A few structures that work well:
By sender domain:
Attachments/
vendors.com/
clients.com/
personal/
By file type:
Attachments/
Invoices/
Contracts/
Photos/
Spreadsheets/
By date:
Attachments/
2026/
01-January/
02-February/
03-March/
Most automation tools let you build the destination path dynamically using variables from the email (sender name, date received, subject line), which is how you route different files to different folders with workflows. Setting this up at the start means your backup folder stays organized as it grows rather than becoming a flat pile of files.
Handling Large Inboxes and Backfilling Old Emails
Most automation tools only process new emails going forward. If you want to back up attachments from your existing inbox, you need a separate backfill step.
For Zapier and Make: Neither supports retroactive processing natively. You can work around this by manually labeling old emails and re-triggering the Zap or scenario, but it is tedious for large inboxes.
For Apps Script: You can modify the search query in the script to include a date range and run it manually once to process historical emails.
For Dioveo: Bulk export handles historical emails directly. You define a search (e.g., all emails from 2024 with PDF attachments) and it exports the full matching set in one operation.
If you have years of attachments in Gmail that you want to move to permanent storage, the bulk export route is significantly faster than any email-by-email manual approach.
Tips for Keeping Your Backup Organized Over Time
A backup that works today but becomes a cluttered mess in six months is not much better than no backup.
Use consistent naming.
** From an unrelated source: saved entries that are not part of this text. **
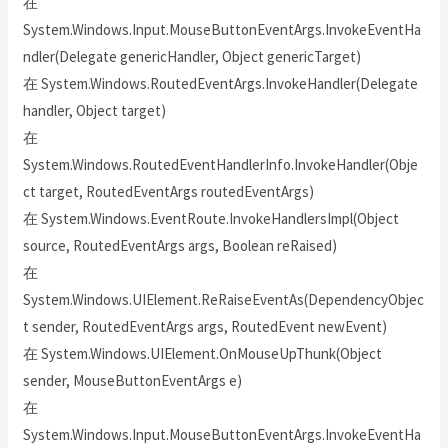
在
System.Windows.Input.MouseButtonEventArgs.InvokeEventHa
ndler(Delegate genericHandler, Object genericTarget)
在 System.Windows.RoutedEventArgs.InvokeHandler(Delegate
handler, Object target)
在
System.Windows.RoutedEventHandlerInfo.InvokeHandler(Obje
ct target, RoutedEventArgs routedEventArgs)
在 System.Windows.EventRoute.InvokeHandlersImpl(Object
source, RoutedEventArgs args, Boolean reRaised)
在
System.Windows.UIElement.ReRaiseEventAs(DependencyObjec
t sender, RoutedEventArgs args, RoutedEvent newEvent)
在 System.Windows.UIElement.OnMouseUpThunk(Object
sender, MouseButtonEventArgs e)
在
System.Windows.Input.MouseButtonEventArgs.InvokeEventHa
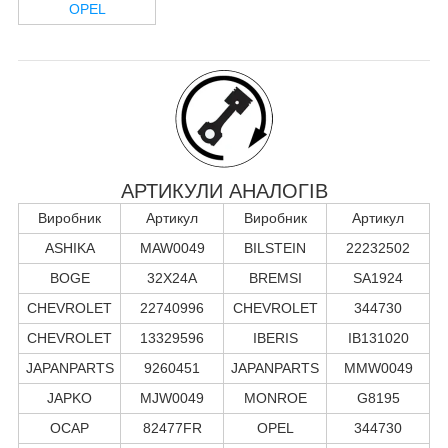
OPEL
АРТИКУЛИ АНАЛОГІВ
Виробник
Артикул
Виробник
Артикул
ASHIKA
MAW0049
BILSTEIN
22232502
BOGE
32X24A
BREMSI
SA1924
CHEVROLET
22740996
CHEVROLET
344730
CHEVROLET
13329596
IBERIS
IB131020
JAPANPARTS
9260451
JAPANPARTS
MMW0049
JAPKO
MJW0049
MONROE
G8195
OCAP
82477FR
OPEL
344730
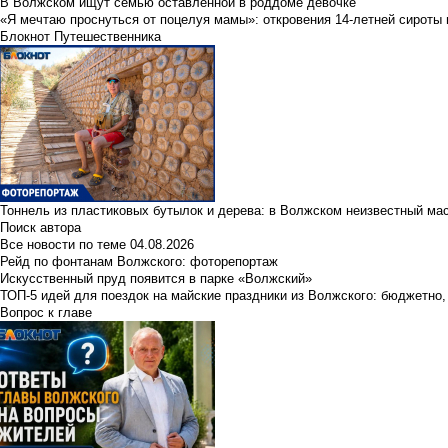
В Волжском ищут семью оставленной в роддоме девочке
«Я мечтаю проснуться от поцелуя мамы»: откровения 14-летней сироты 
Блокнот Путешественника
Тоннель из пластиковых бутылок и дерева: в Волжском неизвестный ма
Поиск автора
Все новости по теме
04.08.2026
Рейд по фонтанам Волжского: фоторепортаж
Искусственный пруд появится в парке «Волжский»
ТОП-5 идей для поездок на майские праздники из Волжского: бюджетно,
Вопрос к главе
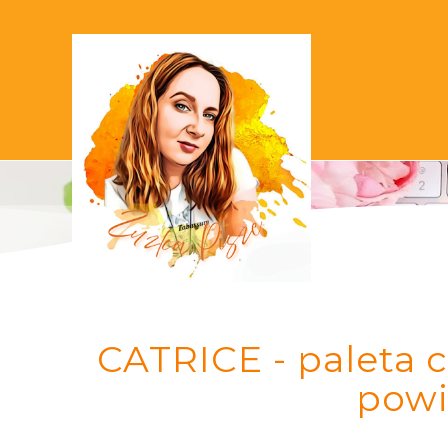
CATRICE - paleta c
powi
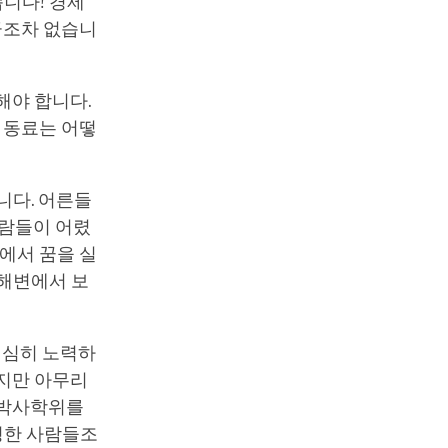
습니다! 경제
급조차 없습니
해야 합니다.
 동료는 어떻
니다. 어른들
사람들이 어렸
에서 꿈을 실
해변에서 보
열심히 노력하
하지만 아무리
 박사학위를
명한 사람들조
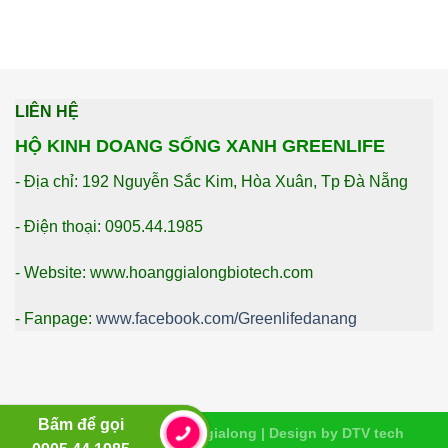
LIÊN HỆ
HỘ KINH DOANG SỐNG XANH GREENLIFE
- Địa chỉ: 192 Nguyễn Sắc Kim, Hòa Xuân, Tp Đà Nẵng
- Điện thoại: 0905.44.1985
- Website: www.hoanggialongbiotech.com
- Fanpage:
www.facebook.com/Greenlifedanang
Bấm để gọi
Copyright 2026 ©
Hoanggialong | Design by DTV tech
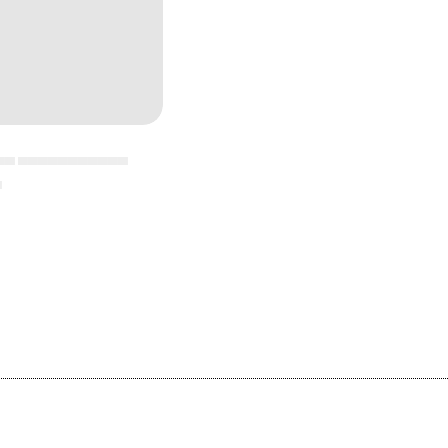
▄▄ ▄▄▄▄▄▄▄▄▄▄▄
▄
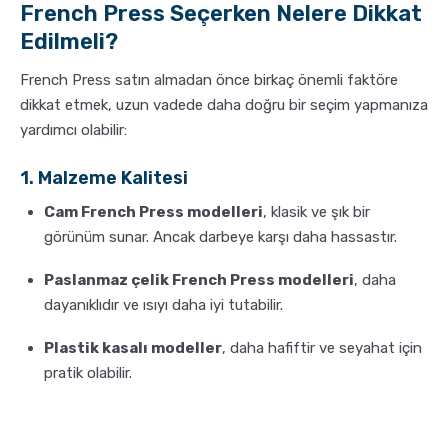
French Press Seçerken Nelere Dikkat
Edilmeli?
French Press satın almadan önce birkaç önemli faktöre
dikkat etmek, uzun vadede daha doğru bir seçim yapmanıza
yardımcı olabilir:
1. Malzeme Kalitesi
Cam French Press modelleri
, klasik ve şık bir
görünüm sunar. Ancak darbeye karşı daha hassastır.
Paslanmaz çelik French Press modelleri
, daha
dayanıklıdır ve ısıyı daha iyi tutabilir.
Plastik kasalı modeller
, daha hafiftir ve seyahat için
pratik olabilir.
If your automation tool lets you rename files on upload, use a pattern like YYYY-MM-DD_SenderName_OriginalFilename. This makes files sortable and searchable without opening them.
Deduplicate regularly. Many email threads forward the same attachment multiple times. Without deduplication, your backup folder accumulates duplicates that eat storage and make searching harder.
Audit quarterly. Set a calendar reminder to spot-check your backup folder every few months. Confirm that new attachments are arriving, that the folder structure still makes sense, and that nothing critical from the past quarter is missing.
Test restores. A backup you have never tested may not work when you need it. Once a quarter, pick a random file from your backup and confirm you can open it cleanly.
Conclusion
Backing up Gmail attachments to Dropbox or OneDrive does not have to be complicated. The manual Chrome extension approach works for occasional saves. Zapier and Make work well if you want automation without writing code and are comfortable managing a third-party workflow service. Apps Script is a free option if you are willing to write a bit of JavaScript and route through Google Drive first. If you are still weighing your options, it helps to compare tools that support Dropbox and OneDrive side by side.
If you want a single tool that handles the entire pipeline without requiring you to assemble it yourself, Dioveo backs up to Dropbox and OneDrive for exactly this use case: connect Gmail, choose your storage destination, and let it run.
Your attachments are too important to leave sitting in an inbox. Set up a backup today and you will not have to think about it again.